Les arbres en fleurs is, in this context, more than a simple Cubo-Futurist landscape, being also a symbol, or perhaps more appropriately, an icon, of the entire direction in which Goncharova saw, in the second half of 1912, both her and her fellow Russian artists' work developing. An anticipation of the many forest scenes with which she would experiment with Larionov's Rayonist techniques, it is for this reason,no doubt, that she included this painting in the major retrospective of her work that took place in Moscow in September 1913.

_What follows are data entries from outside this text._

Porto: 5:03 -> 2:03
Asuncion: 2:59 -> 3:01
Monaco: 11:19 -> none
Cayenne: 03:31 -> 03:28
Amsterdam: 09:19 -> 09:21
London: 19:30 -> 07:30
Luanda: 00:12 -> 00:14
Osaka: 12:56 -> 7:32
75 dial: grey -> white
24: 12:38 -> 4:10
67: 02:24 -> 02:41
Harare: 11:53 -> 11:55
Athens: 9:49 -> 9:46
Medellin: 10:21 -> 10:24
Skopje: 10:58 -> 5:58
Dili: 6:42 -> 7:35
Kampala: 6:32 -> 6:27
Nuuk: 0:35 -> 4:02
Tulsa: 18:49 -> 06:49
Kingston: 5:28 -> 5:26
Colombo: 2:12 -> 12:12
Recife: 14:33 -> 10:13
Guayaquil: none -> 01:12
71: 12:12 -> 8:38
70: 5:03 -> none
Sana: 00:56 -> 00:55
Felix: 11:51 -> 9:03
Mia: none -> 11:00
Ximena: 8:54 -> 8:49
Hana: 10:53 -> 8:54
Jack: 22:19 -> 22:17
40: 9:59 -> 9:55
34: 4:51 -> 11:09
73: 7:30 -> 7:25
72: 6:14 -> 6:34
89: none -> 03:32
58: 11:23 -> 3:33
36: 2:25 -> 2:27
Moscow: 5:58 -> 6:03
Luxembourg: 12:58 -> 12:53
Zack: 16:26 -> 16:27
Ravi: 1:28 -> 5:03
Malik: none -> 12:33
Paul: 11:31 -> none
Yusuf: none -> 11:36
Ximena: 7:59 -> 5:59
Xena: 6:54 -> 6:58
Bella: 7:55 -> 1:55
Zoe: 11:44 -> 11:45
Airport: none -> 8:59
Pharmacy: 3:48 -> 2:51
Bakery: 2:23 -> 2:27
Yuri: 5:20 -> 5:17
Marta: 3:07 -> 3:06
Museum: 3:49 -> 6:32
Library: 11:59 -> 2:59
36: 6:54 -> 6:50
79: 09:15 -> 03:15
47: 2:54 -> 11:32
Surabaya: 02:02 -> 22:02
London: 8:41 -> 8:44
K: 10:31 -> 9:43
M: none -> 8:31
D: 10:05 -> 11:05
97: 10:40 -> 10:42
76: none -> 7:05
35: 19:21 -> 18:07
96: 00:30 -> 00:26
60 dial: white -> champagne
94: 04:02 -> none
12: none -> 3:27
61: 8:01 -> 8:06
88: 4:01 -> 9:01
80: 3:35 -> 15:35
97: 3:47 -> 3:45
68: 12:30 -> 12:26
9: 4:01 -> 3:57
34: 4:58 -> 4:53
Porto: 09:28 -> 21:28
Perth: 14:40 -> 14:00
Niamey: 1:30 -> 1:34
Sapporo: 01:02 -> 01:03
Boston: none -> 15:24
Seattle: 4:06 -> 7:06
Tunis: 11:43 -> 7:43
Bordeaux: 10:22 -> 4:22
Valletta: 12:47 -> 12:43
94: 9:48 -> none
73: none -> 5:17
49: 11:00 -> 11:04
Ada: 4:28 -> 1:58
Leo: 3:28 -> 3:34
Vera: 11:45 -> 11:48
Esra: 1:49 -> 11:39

Having also worked recently with the Futurist poets Vladimir Khlebnikov and Alexei Kruchenykh by this time, Goncharova, like Larionov, was well aware of the burgeoning potential of the Russian avant-garde and was hopeful of further breaking down the barriers between all art forms and creating a new universal form of expression. The light explorations of Rayonism, the sound poetry of Khlebinkov and Kruchenykh, the extraordinary developments in theatre and the pervasive talk about the fourth dimension from Ouspensky and other sources, all pointed the way towards a major and perhaps decisive change. Goncharova's vast one-woman exhibition in Moscow in 1913 was one of the most significant, formative and influential events on the subsequent generation of Russian artists who would effectively make this breakthrough to a collective synthesis of all the arts, among them the female artists Popova, Exter, Stepanova and Rosanova as well as Tatlin, Rodchenko and Malevich. An unprecedented honour for a avant-garde female artist at this time, and serving as a major retrospective of her work, exposing the many different styles - Neo-Primitivsim, Cubo-Futuirism and Rayonism - that she simultaneously employed in her work throughout this period, it served both as an important survey of the latest developments in Russian art and as a springboard to the future. In the preface to this exhibition Goncharova defiantly announced: 'I have passed through all that the West can offer at the present time, and all that my country has assimilated from the West. I now shake the dust from my feet and distance myself from the West' (Natalia Goncharova quoted in J. Sharp, Russian Modernism between East and West Natal'ia Goncharova and the Moscow Avant-Garde, Cambridge, 2006, p. 1). She had previously added in an unpublished note that 'I remain well disposed to all my futurizing and rayist followers... and I greet all those who are prepared to go forward on the path... Appearances at debates, lectures, and all activities of this kind I reject as devices that have outlived themselves. It is necessary to appeal directly to the streets, to the popular masses in general' (Natalia Goncharova, Spring 1913, quoted in J. Sharp., ibid., p. 276).